24.03.2015

Pressemitteilung Staatliche Ehrenzeichen für 43 Feuerwehrleute

Landrat Jens Marco Scherf hat am Freitagabend in der Hermann-Schwing-Halle Röllbach im Namen von Innenminister Joachim Herrmann an insgesamt 42 Feuerwehrleute staatliche Ehrenzeichen für 25- und 40-jährige Dienstzeit überreicht.

Kreisbrandrat Meinrad Lebold stellte nach der Begrüßung von zahlreichen Vertretern aus Politik, Verwaltung und Feuerwehr fest, dass man mit dem zentralen Ehrenabend den Wehrleuten im öffentlichen Rahmen Wertschätzung erweise. Seit vergangenem Jahr bekämen die für 40-jährige Dienstzeit Geehrten zudem einen Gutschein für einen einwöchigen Aufenthalt im Feuerwehrerholungsheim in Gmein, erklärte Lebold. Die Wehrleute könnten ihren Gutschein binnen zwei Jahren einlösen oder Erholungsheime in Baden-Württemberg oder Sachsen besuchen. Dank einer Initiative des Kreisverbands des Bayerischen Gemeindetags bezahlten die Kommunen auch den Partnern der Geehrten den Aufenthalt. Das, so Lebold, „ist eine kleine Entschädigung für die viele verlorene Freizeit.“ Die Zahl von 2850 Wehrleuten in 77 Feuerwehren im Landkreis zeige den hohen Stellenwert der Wehr für die Sicherheitsarchitektur im Kreis.

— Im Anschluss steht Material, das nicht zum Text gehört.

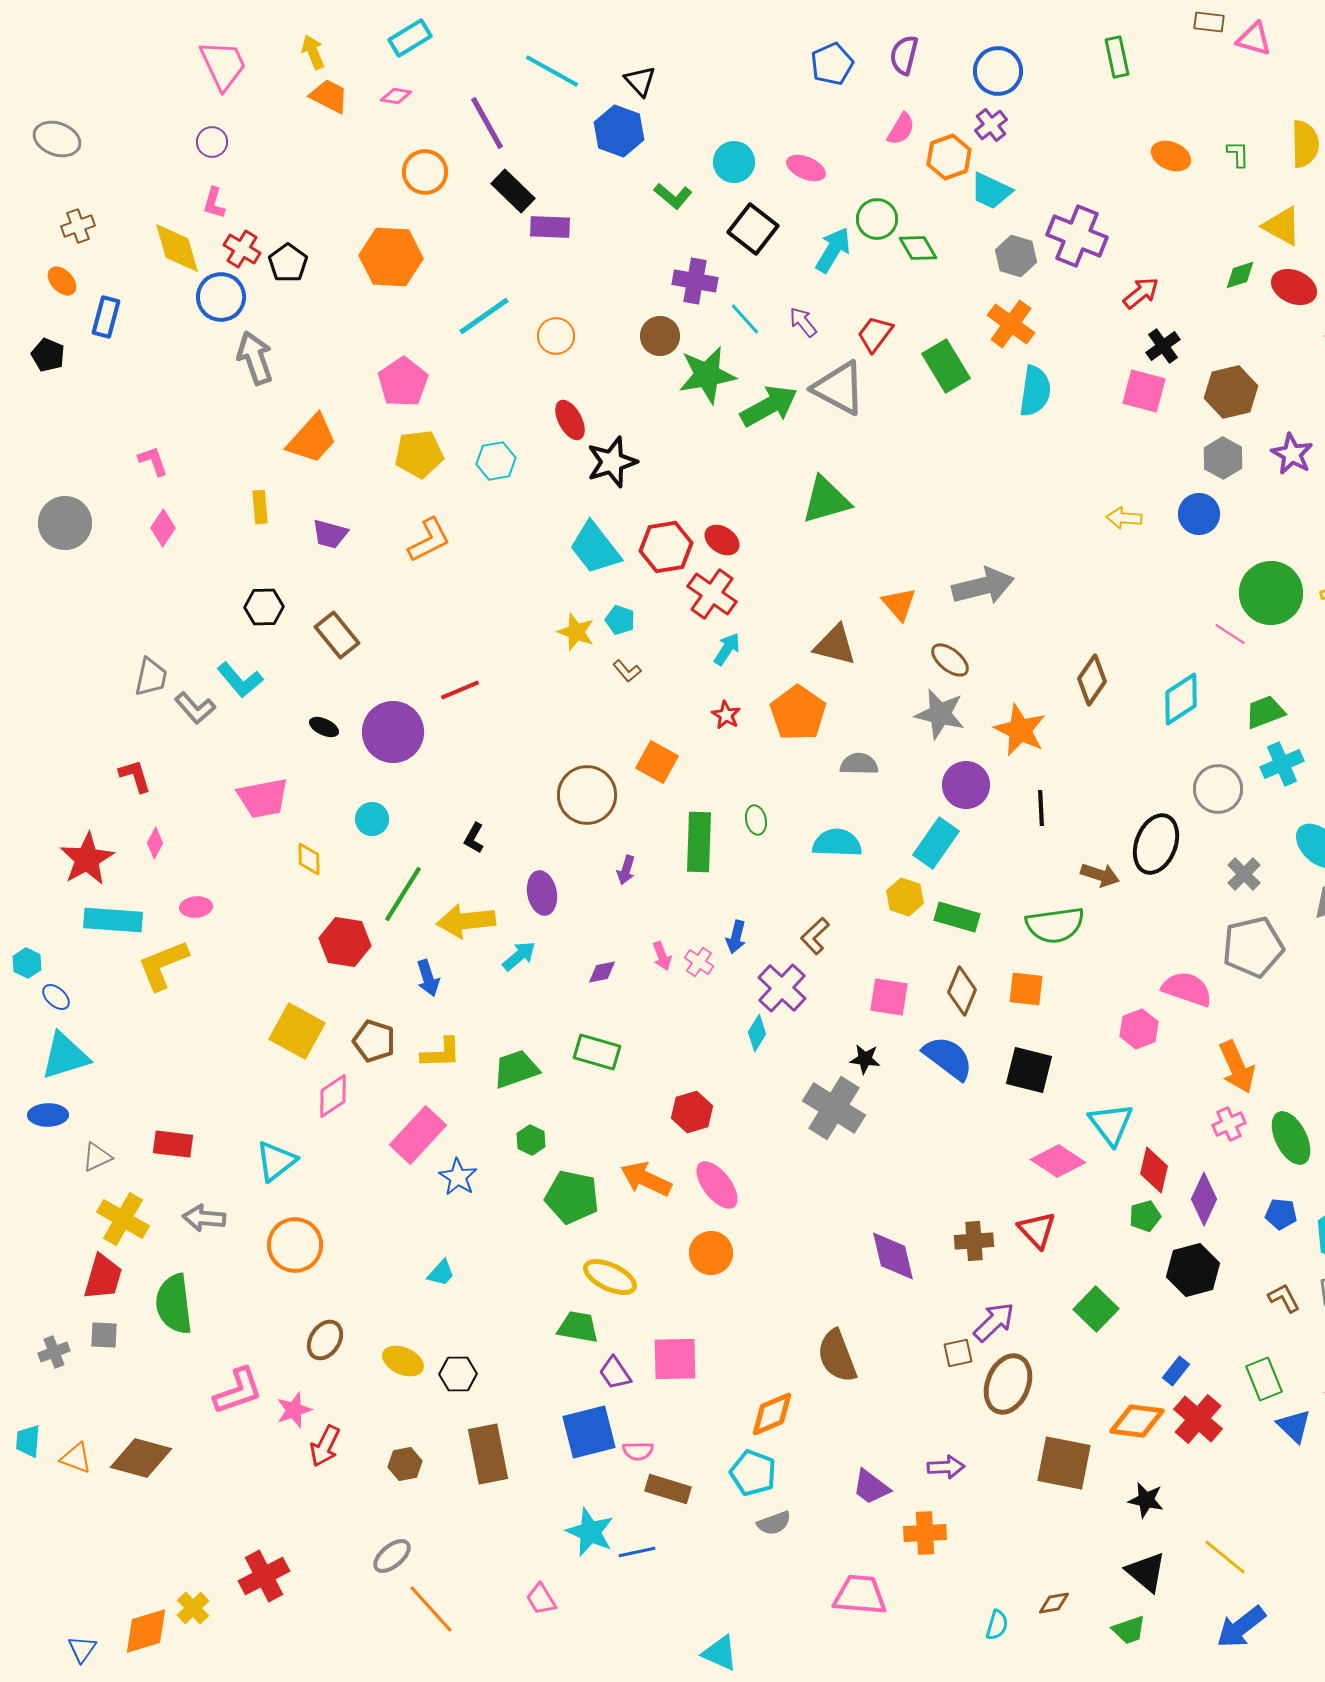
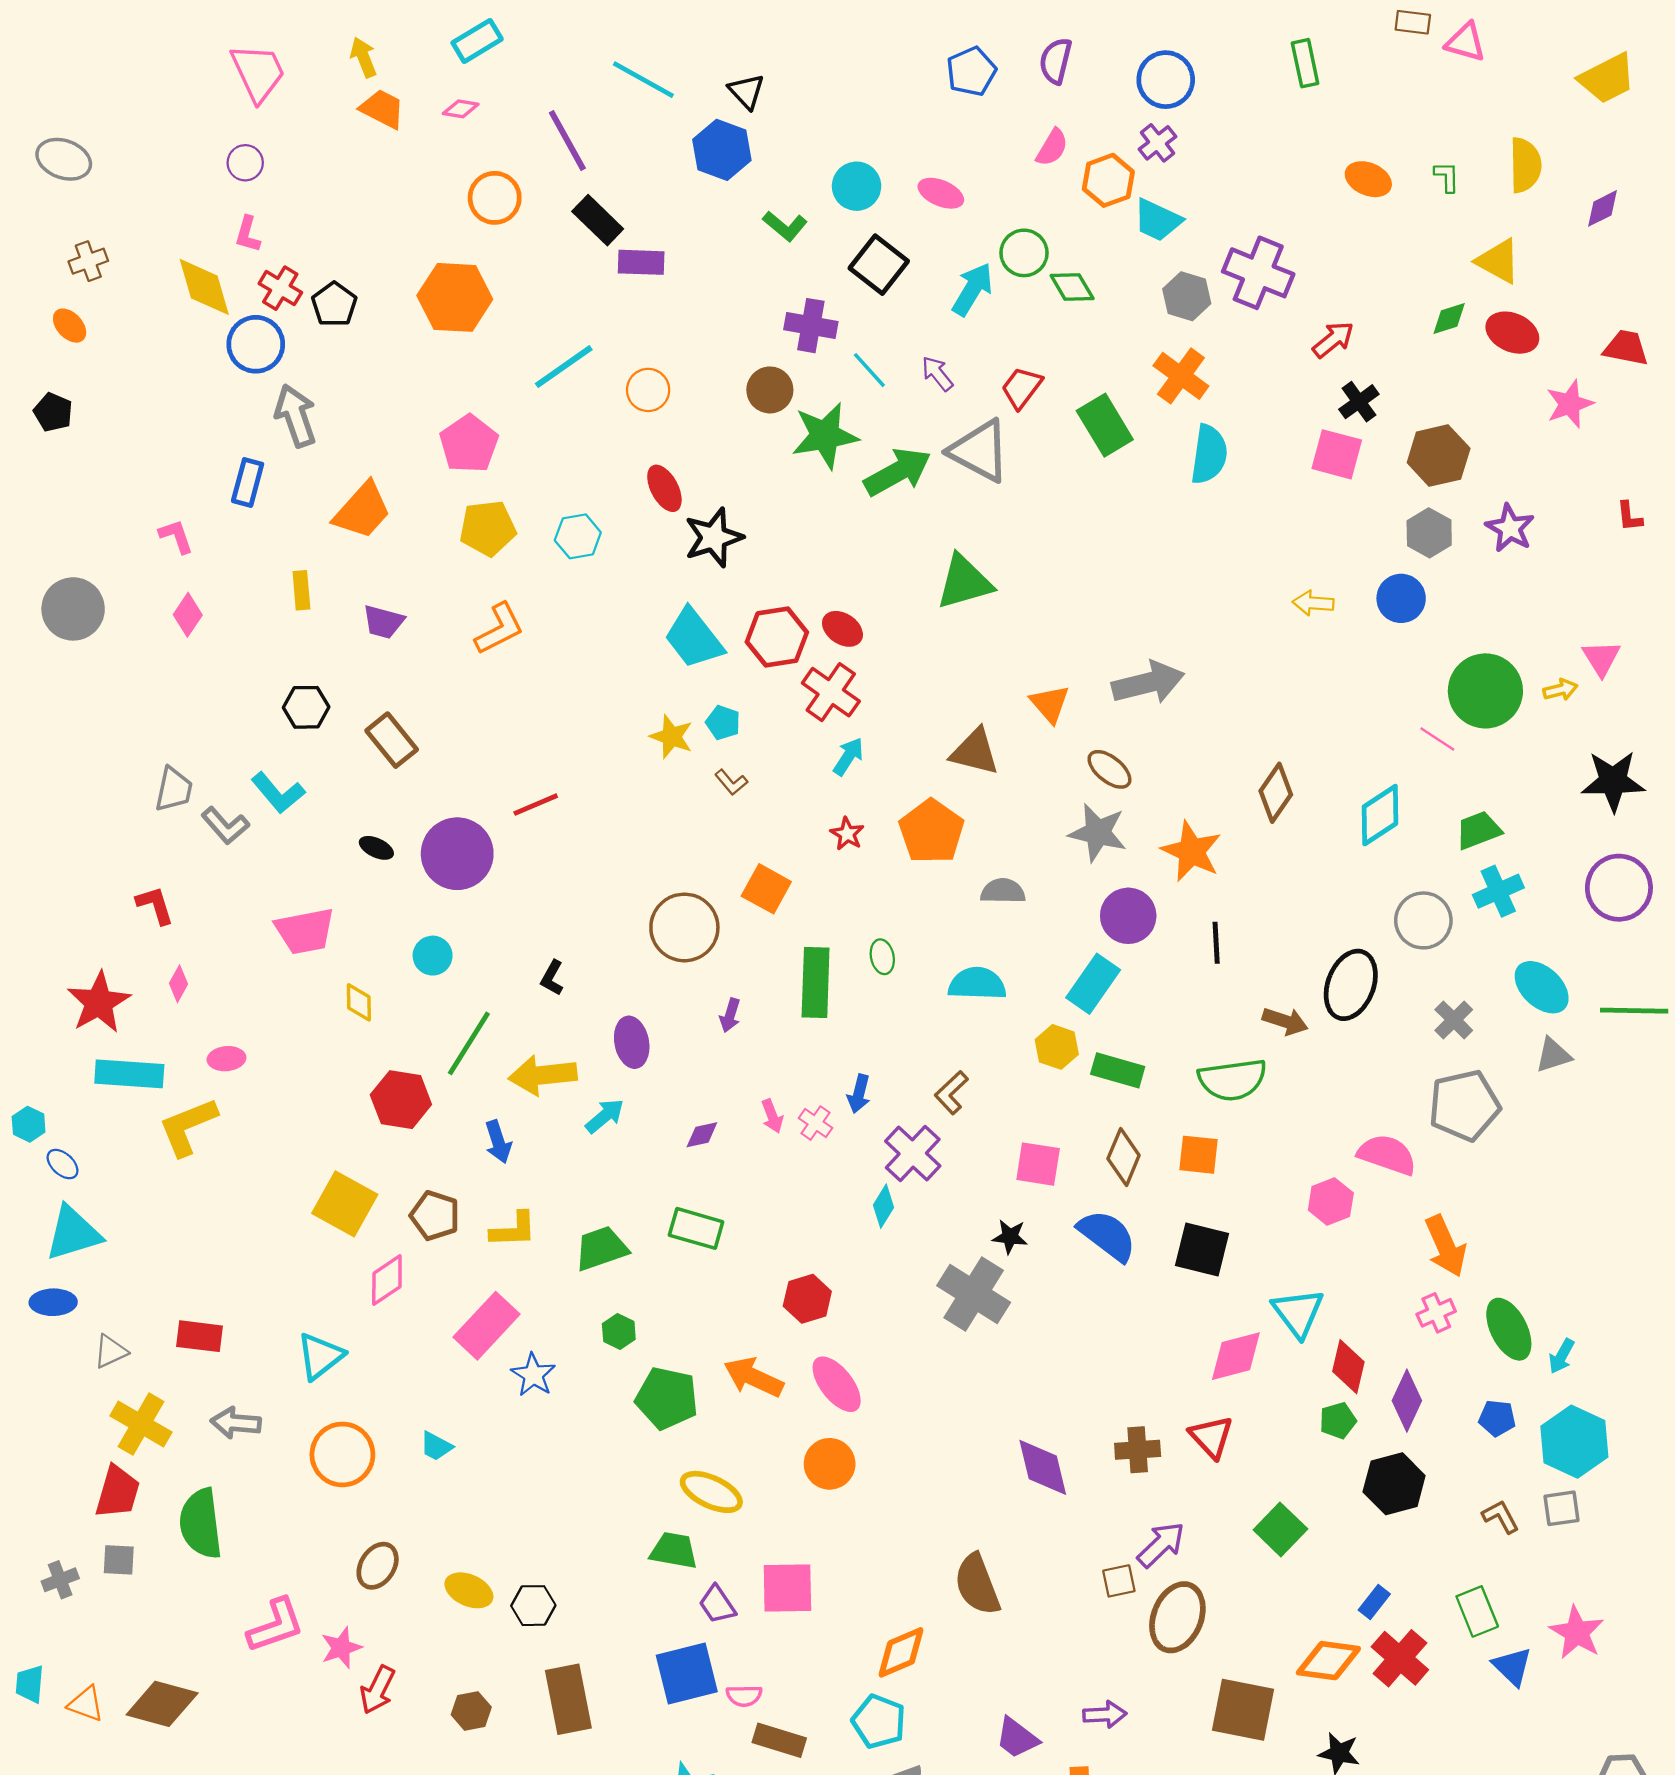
blue rectangle: (106, 317) -> (248, 482), moved
pink diamond: (1058, 1161) -> (1236, 1356), turned -48
cyan trapezoid: (441, 1273) -> (436, 1446), moved, turned 76

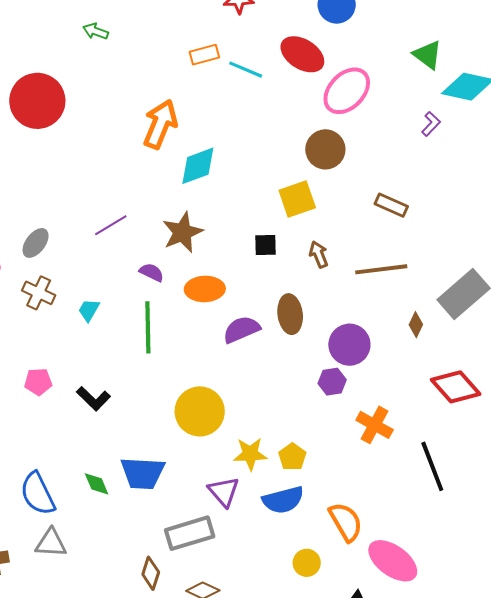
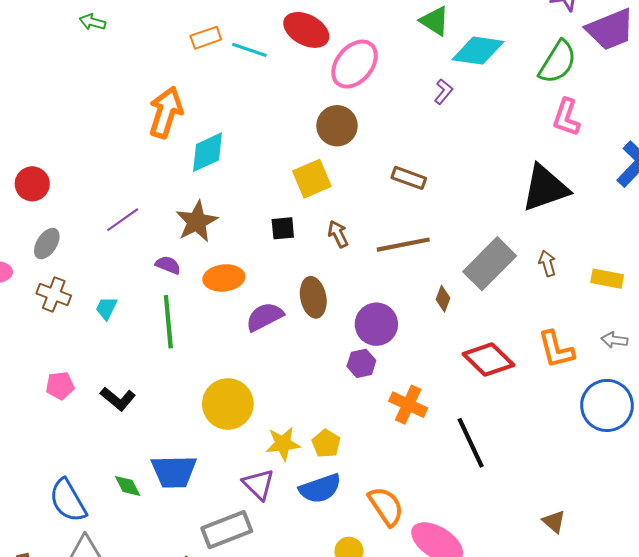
red circle: (37, 101) -> (32, 184), moved, size x0.6

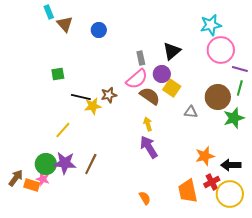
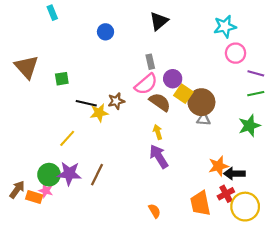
brown triangle: (65, 24) -> (27, 67), moved, size x1.4
pink circle: (221, 50) -> (236, 53), size x0.7
black triangle: (172, 51) -> (159, 21), moved
green line: (240, 88) -> (256, 94), turned 63
brown circle: (218, 97) -> (201, 102), moved
black arrow: (231, 165) -> (234, 174), moved

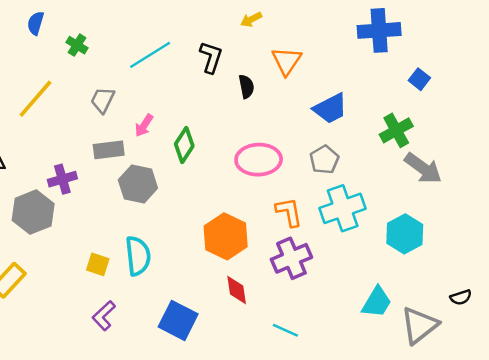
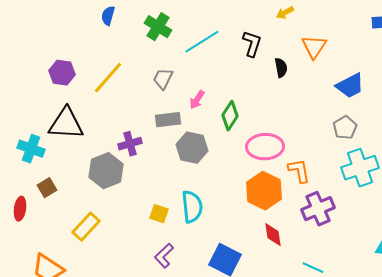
green cross: (77, 45) -> (158, 27), moved, size x1.5
pink ellipse: (259, 160) -> (265, 147), moved
orange L-shape: (289, 212) -> (299, 171), moved

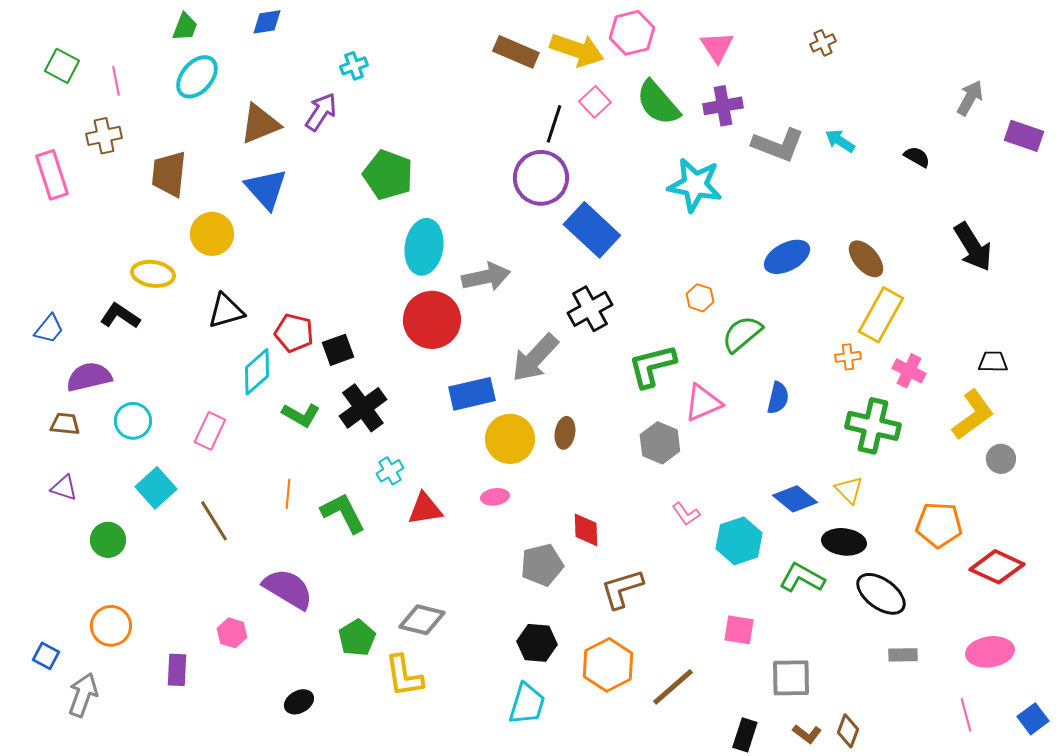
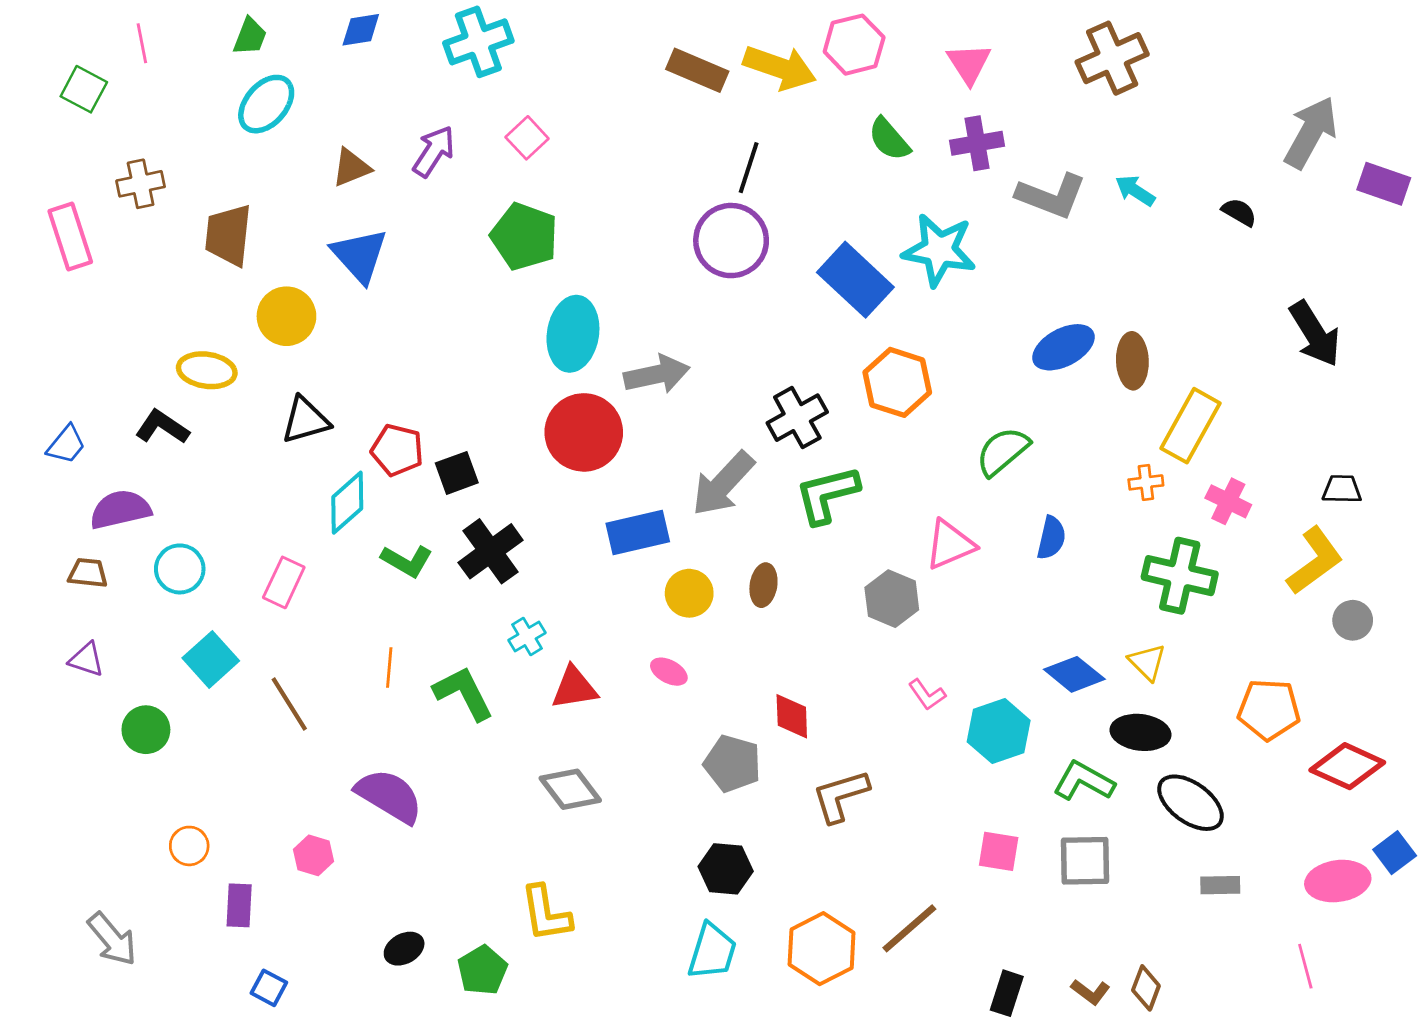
brown cross: (823, 43) -> (1112, 58), size x2.0
cyan cross: (354, 66) -> (478, 42), moved, size x1.8
pink line: (116, 81) -> (142, 43), moved
gray arrow: (970, 98) -> (1311, 132), size x1.5
pink square: (595, 102) -> (527, 138), moved
green semicircle: (658, 103) -> (889, 139), size x0.7
brown triangle: (260, 124) -> (351, 168), size x0.7
blue rectangle: (592, 230) -> (855, 280), moved
brown ellipse: (866, 259) -> (1132, 361), moved, turned 39
orange hexagon: (700, 298) -> (897, 382), moved, size x1.8
green L-shape: (652, 366) -> (827, 495), moved
yellow circle: (510, 439) -> (689, 593), size x0.7
pink ellipse: (495, 497) -> (669, 672), turned 36
gray pentagon: (542, 565) -> (732, 763), turned 30
gray diamond: (422, 620) -> (570, 789), moved, turned 39
orange circle: (111, 626) -> (189, 846), moved, size x0.7
green pentagon: (357, 638) -> (482, 970), moved
blue square: (46, 656) -> (269, 988), moved
orange hexagon: (608, 665) -> (822, 949), moved
gray square: (791, 678) -> (1085, 861), moved
gray arrow: (83, 695) -> (112, 939), turned 120
blue square: (1033, 719) -> (1395, 853), moved

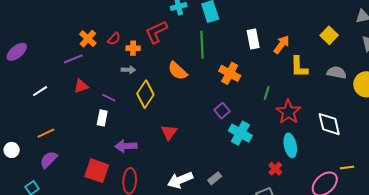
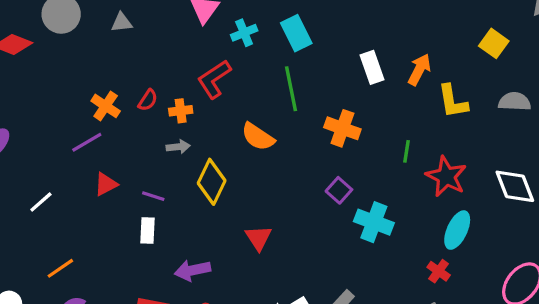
cyan ellipse: (290, 145) -> (457, 230), turned 45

Landrat Jens Marco Scherf bezeichnete den Abend als hervorragenden Rahmen, um den Wehrleuten für ihre Leistungen zu danken, ebenso den Ehepartnern für deren Unterstützung. Schon Theodor Heuss habe erkannt, dass die Demokratie vom Ehrenamt lebt und dass Ehrenamt im Wesentlichen Freiwilligkeit sei. Die freiwilligen Feuerwehren seien die mit Abstand ältesten Bürgerinitiativen, sagte der Landrat. Ein solcher freiwilliger Einsatz könne nicht verordnet werden, er entstehe aus persönlicher Motivation. Von den Aktiven würden Zuverlässigkeit und Disziplin erwartet, auch freie Zeit und Mut. Die Wehr repräsentiere „eine leistungsfähige Organisation mit einer hervorragenden technischen Ausstattung und engagierten Feuerwehrleuten“, stellte Scherf fest. Er dankte nicht nur den Wehrleuten, sondern auch deren Arbeitgebern für die Bereitschaft, die Aktiven

freizustellen. Wie Kreisbrandrat Lebold zuvor, verurteilte auch der Landrat die Angriffe auf Feuerwehrleute scharf, die im Umfeld der EZB-Proteste in Frankfurt stattgefunden hatten. „Da wurde eine rote Linie überschritten“, sagte der Landrat unter dem Applaus der Feuerwehrleute, „das war einfach nur Gewalt.“

Im Namen aller Bürgermeister des Landkreises legte Röllbachs Bürgermeister Rudi Schreck dar, wie sehr man in den Kommunen die Feuerwehren schätze. Das habe man in Röllbach unter anderem mit dem Bau eines neuen Feuerwehrhauses und der Anschaffung eines Tanklöschfahrzeugs gezeigt, sagte er. „Investitionen in die Feuerwehr sind Investitionen in unsere Sicherheit“, so Schreck. Deshalb leiste man das finanziell Mögliche auch bei der Unterstützung der Wehr bei der Umsetzung des Digitalfunks. Schreck lobte auch die gute interkommunale Zusammenarbeit der Feuerwehren vor Ort.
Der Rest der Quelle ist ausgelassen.